[Dataset entries]
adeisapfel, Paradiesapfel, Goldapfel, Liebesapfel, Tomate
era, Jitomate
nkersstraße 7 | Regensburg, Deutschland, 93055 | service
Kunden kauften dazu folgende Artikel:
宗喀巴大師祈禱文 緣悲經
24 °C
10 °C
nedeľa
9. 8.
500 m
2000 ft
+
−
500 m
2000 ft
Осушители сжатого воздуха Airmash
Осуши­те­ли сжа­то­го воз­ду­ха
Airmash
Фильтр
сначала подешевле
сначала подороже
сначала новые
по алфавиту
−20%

* * *

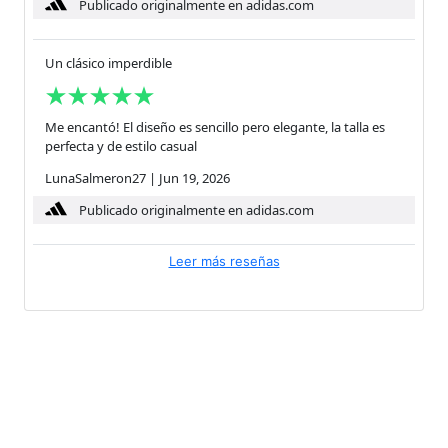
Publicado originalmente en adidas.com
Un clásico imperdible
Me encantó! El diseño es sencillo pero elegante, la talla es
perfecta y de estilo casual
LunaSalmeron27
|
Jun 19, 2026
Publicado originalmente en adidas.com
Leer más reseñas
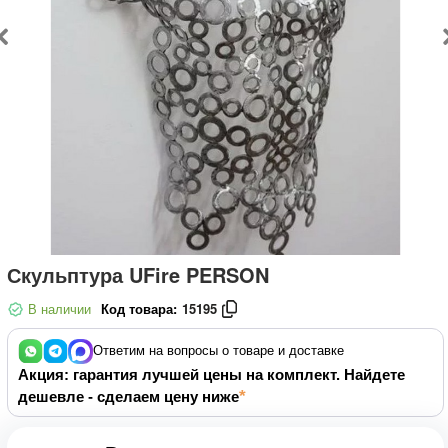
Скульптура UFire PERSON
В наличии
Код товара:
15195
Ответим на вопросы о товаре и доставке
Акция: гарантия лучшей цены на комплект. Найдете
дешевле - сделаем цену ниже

◆ **Prompt**: For the word "сначала", state how many lines of the entries contain it, with nothing else.

◆ **Task output**: 3